- [YOUR OBJECTIVE]:
Go through the listing and copy each line that has the string "para" in it.

- [EXTRACTED DATA]:
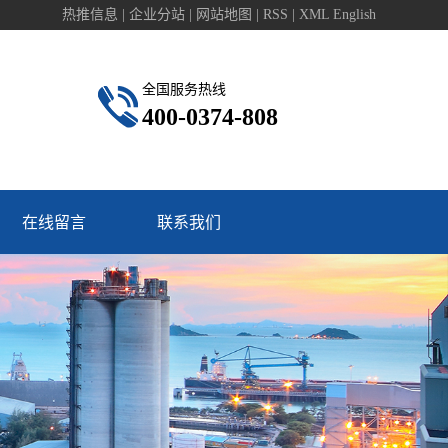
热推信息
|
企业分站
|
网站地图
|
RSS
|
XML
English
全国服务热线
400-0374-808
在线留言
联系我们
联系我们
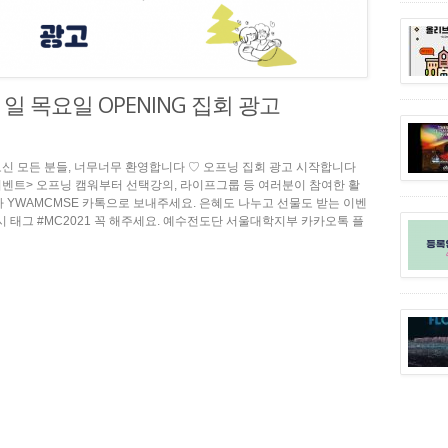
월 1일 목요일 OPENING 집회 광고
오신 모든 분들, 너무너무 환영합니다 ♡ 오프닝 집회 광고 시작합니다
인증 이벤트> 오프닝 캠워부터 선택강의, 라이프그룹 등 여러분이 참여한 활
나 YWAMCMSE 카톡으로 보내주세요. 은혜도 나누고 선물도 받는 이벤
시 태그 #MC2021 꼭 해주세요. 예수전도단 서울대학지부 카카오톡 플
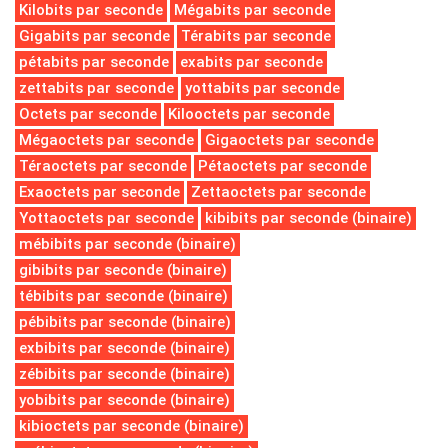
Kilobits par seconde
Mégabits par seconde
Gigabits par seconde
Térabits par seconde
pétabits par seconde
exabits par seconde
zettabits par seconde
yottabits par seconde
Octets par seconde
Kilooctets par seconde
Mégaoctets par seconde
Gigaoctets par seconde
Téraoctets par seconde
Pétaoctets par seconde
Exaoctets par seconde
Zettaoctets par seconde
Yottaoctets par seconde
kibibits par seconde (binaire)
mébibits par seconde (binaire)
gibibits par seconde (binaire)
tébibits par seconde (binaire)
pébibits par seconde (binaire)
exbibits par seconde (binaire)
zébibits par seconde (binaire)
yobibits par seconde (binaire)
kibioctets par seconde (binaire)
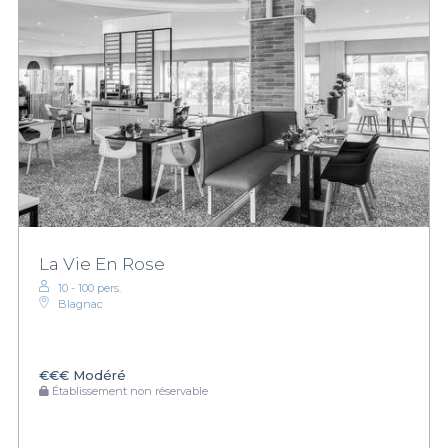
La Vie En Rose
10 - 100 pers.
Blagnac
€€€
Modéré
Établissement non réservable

--

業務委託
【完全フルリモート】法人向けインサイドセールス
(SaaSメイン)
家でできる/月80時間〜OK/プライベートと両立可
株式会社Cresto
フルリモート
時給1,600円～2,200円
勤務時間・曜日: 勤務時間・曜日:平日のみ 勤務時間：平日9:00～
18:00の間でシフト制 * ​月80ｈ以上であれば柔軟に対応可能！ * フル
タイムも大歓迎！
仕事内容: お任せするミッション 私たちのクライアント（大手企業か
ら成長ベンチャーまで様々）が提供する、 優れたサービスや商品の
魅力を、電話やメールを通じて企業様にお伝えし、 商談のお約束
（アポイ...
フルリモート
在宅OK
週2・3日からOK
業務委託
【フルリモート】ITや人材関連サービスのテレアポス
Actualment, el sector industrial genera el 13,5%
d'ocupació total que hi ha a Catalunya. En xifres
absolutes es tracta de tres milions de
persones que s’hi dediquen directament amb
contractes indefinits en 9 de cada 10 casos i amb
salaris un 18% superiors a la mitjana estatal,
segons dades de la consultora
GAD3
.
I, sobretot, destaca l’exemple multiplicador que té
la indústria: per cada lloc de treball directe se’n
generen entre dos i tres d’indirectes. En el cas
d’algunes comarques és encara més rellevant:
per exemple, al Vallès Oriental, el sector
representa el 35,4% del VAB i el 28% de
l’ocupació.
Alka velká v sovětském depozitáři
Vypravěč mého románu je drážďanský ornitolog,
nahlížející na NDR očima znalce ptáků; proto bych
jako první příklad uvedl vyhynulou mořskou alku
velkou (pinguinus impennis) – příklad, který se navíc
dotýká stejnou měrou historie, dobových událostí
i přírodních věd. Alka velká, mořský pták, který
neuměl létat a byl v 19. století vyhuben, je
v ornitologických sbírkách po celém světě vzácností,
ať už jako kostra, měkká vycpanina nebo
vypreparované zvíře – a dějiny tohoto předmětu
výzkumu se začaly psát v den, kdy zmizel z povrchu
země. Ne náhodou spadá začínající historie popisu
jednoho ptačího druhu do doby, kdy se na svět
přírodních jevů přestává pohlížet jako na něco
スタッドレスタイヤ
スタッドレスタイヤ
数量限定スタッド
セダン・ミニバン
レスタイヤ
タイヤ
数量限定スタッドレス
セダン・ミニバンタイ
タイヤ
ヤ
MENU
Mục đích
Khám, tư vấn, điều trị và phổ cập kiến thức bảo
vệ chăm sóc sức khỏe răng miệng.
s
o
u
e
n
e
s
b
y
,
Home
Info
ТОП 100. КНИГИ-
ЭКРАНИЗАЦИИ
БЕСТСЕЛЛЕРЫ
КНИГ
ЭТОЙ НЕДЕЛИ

==

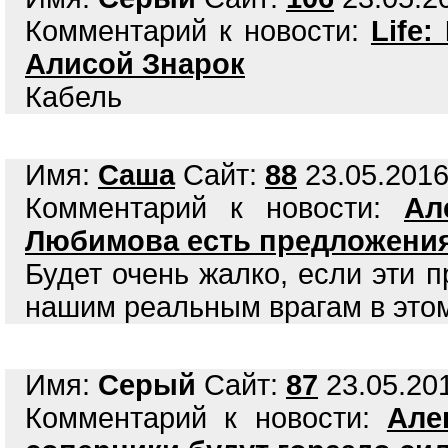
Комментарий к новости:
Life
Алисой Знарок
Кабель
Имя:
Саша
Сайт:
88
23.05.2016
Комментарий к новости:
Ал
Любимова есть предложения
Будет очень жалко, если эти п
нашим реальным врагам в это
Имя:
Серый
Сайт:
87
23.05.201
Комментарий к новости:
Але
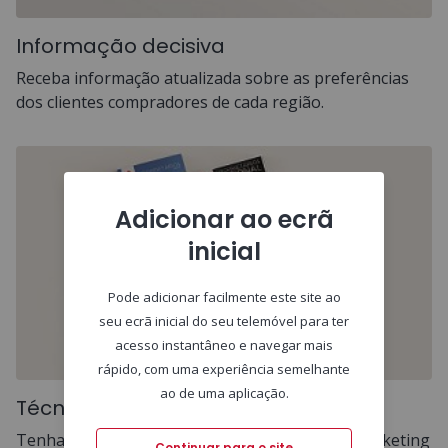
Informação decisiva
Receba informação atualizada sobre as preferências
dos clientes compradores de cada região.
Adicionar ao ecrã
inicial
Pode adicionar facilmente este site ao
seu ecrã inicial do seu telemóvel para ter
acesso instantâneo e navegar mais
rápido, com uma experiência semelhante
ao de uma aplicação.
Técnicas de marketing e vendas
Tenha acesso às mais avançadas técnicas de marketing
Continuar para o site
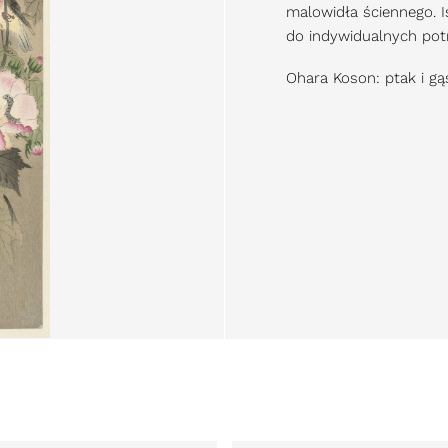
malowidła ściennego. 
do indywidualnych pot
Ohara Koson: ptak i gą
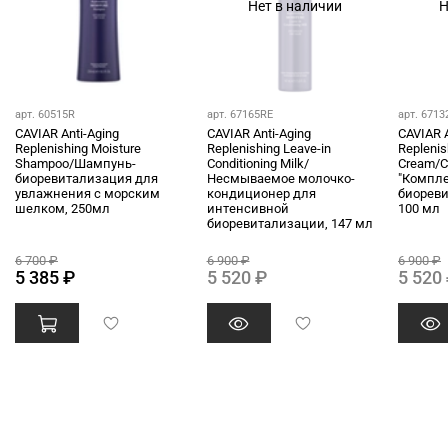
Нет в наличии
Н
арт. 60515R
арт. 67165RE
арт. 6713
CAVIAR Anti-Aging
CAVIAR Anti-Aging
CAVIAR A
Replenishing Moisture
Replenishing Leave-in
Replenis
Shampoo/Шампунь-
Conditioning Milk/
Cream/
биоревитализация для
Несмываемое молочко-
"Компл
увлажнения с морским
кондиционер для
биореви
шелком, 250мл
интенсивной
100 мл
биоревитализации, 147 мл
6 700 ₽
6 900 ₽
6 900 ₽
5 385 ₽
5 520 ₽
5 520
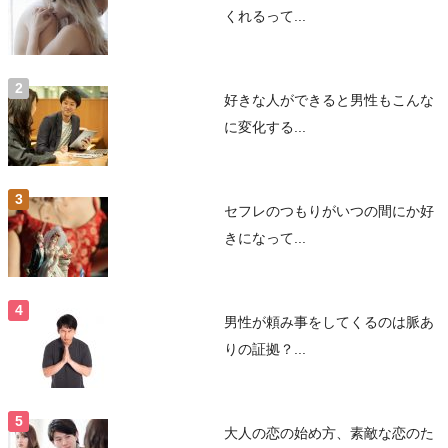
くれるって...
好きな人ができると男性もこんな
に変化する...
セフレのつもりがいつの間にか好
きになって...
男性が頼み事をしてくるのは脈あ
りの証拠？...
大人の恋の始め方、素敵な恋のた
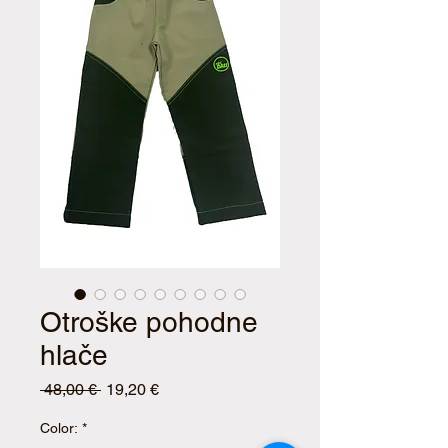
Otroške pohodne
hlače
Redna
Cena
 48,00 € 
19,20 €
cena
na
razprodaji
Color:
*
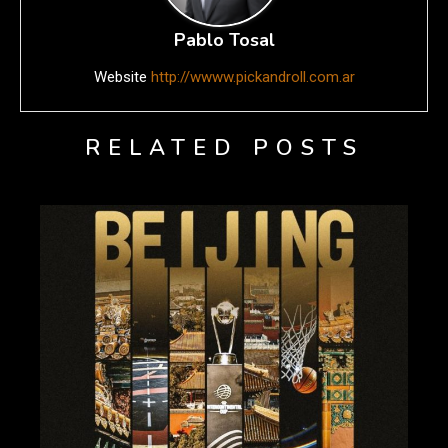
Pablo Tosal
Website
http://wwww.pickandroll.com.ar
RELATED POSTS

- [OUTPUT]:
seu ecrã inicial do seu telemóvel para ter
Continuar para o site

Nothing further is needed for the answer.